BEGIN
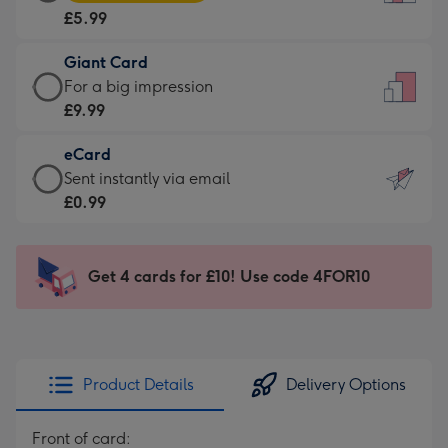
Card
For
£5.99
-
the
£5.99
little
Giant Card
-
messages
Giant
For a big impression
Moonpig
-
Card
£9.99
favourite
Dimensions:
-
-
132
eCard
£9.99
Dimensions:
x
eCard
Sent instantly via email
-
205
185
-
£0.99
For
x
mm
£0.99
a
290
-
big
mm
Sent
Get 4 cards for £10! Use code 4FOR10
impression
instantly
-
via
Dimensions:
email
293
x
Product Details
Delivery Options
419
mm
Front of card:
END
BEGIN
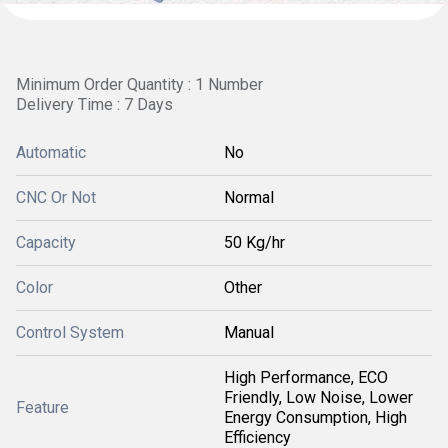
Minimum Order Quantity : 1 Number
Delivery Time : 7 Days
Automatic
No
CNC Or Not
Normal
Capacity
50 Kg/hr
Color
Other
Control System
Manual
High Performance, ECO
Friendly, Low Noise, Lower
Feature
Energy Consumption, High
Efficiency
END
BEGIN
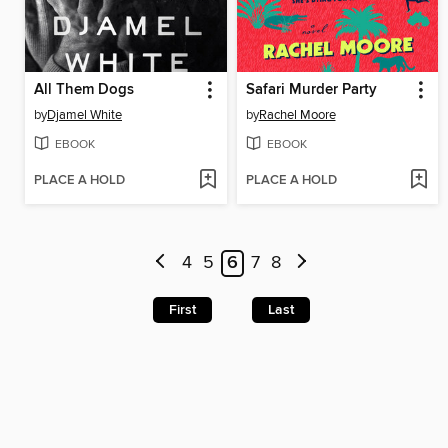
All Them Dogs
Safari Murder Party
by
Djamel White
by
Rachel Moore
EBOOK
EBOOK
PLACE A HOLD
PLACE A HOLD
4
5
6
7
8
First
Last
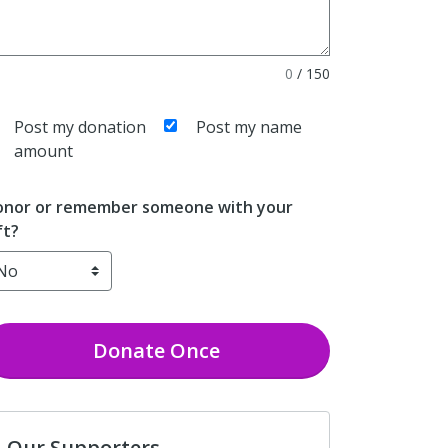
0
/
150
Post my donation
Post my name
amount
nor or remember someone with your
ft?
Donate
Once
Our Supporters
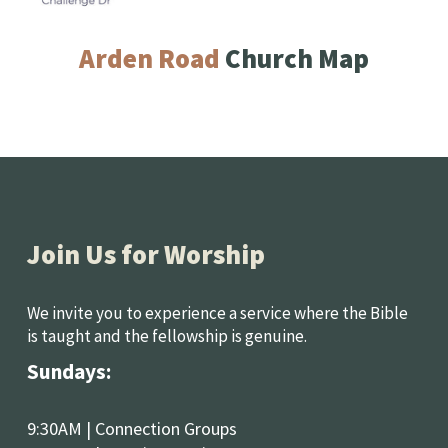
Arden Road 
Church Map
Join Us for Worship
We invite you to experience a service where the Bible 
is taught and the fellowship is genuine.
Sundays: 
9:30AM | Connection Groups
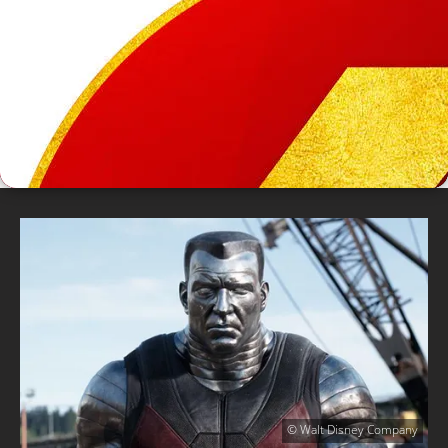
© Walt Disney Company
END
## Work order:
The lines to copy are those in the listing that contain the word "instantly".

## Response box:
Sent instantly via email
instantly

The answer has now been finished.